Page images and extracted text
------------------------------------

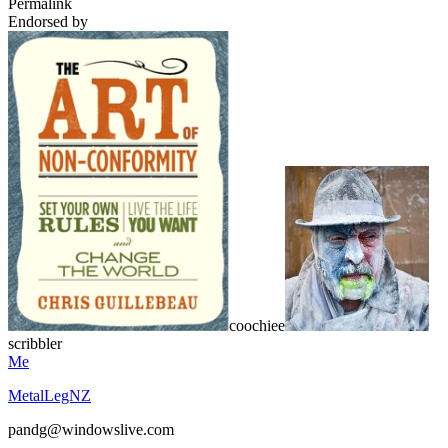
Permalink
Endorsed by
coochiee
scribbler
Me
MetalLegNZ
pandg@windowslive.com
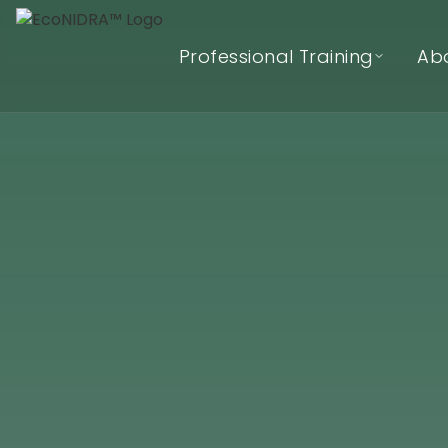
Professional Training
Ab
EcoNIDRA™ Teacher Training
(Online)
In-Person (Hybrid) Teacher
Training Waitlist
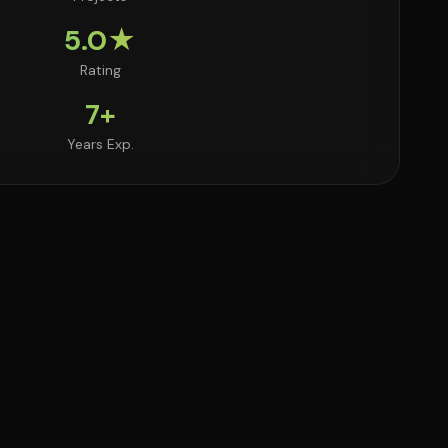
5.0★
Rating
7+
Years Exp.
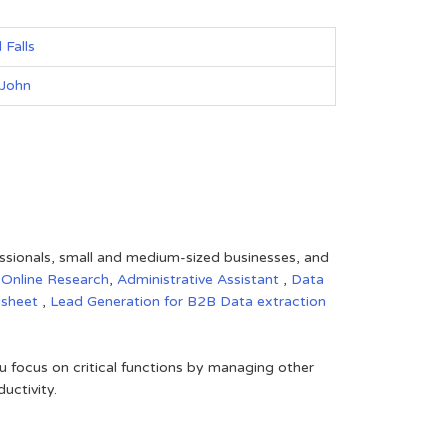
 Falls
 John
fessionals, small and medium-sized businesses, and
,
Online Research
,
Administrative Assistant
,
Data
dsheet
,
Lead Generation for B2B
Data extraction
 focus on critical functions by managing other
uctivity.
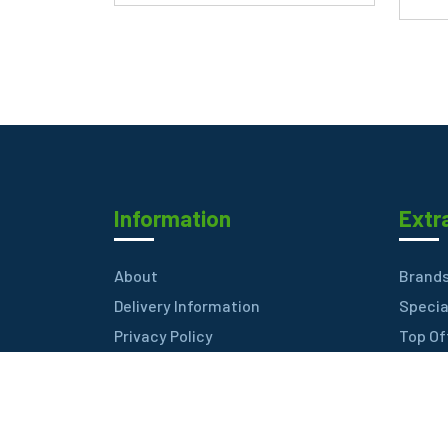
Information
Extr
About
Brand
Delivery Information
Specia
Privacy Policy
Top Of
Terms & Conditions
Best S
FAQ
Contac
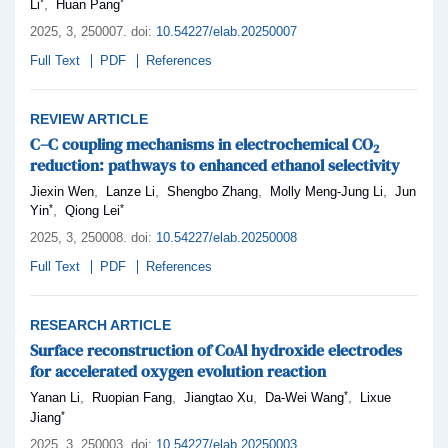
*
*
,
Li
Huan Pang
2025,
3
, 250007
.
doi:
10.54227/elab.20250007
Full Text
PDF
References
REVIEW ARTICLE
C–C coupling mechanisms in electrochemical CO
2
reduction: pathways to enhanced ethanol selectivity
,
,
,
,
Jiexin Wen
Lanze Li
Shengbo Zhang
Molly Meng-Jung Li
Jun
*
*
,
Yin
Qiong Lei
2025,
3
, 250008
.
doi:
10.54227/elab.20250008
Full Text
PDF
References
RESEARCH ARTICLE
Surface reconstruction of CoAl hydroxide electrodes
for accelerated oxygen evolution reaction
*
,
,
,
,
Yanan Li
Ruopian Fang
Jiangtao Xu
Da-Wei Wang
Lixue
*
Jiang
2025,
3
, 250003
.
doi:
10.54227/elab.20250003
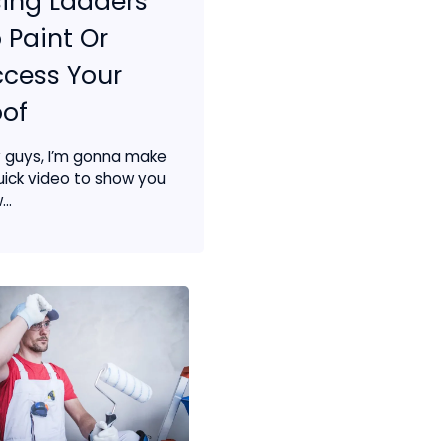
ing Ladders
 Paint Or
cess Your
of
 guys, I’m gonna make
uick video to show you
..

------------------------------------

The problem >> Without any pictures, please reproduce the full set of entries.

Problem solution >>
Permalink
Endorsed by
coochiee
scribbler
Me
MetalLegNZ
pandg@windowslive.com
Professional Training
Ab
EcoNIDRA™ Teacher Training
(Online)
In-Person (Hybrid) Teacher
Training Waitlist
5.0★
Rating
7+
Years Exp.
 Falls
 John
fessionals, small and medium-sized businesses, and
,
Online Research
,
Administrative Assistant
,
Data
dsheet
,
Lead Generation for B2B
Data extraction
 focus on critical functions by managing other
uctivity.
Information
Extr
About
Brand
Delivery Information
Specia
Privacy Policy
Top Of
Terms & Conditions
Best S
FAQ
Contac
*
*
,
Li
Huan Pang
2025,
3
, 250007
.
doi:
10.54227/elab.20250007
Full Text
PDF
References
REVIEW ARTICLE
C–C coupling mechanisms in electrochemical CO
2
reduction: pathways to enhanced ethanol selectivity
,
,
,
,
Jiexin Wen
Lanze Li
Shengbo Zhang
Molly Meng-Jung Li
Jun
*
*
,
Yin
Qiong Lei
2025,
3
, 250008
.
doi:
10.54227/elab.20250008
Full Text
PDF
References
RESEARCH ARTICLE
Surface reconstruction of CoAl hydroxide electrodes
for accelerated oxygen evolution reaction
*
,
,
,
,
Yanan Li
Ruopian Fang
Jiangtao Xu
Da-Wei Wang
Lixue
*
Jiang
2025,
3
, 250003
.
doi:
10.54227/elab.20250003
ing Ladders
 Paint Or
cess Your
of
 guys, I’m gonna make
uick video to show you
..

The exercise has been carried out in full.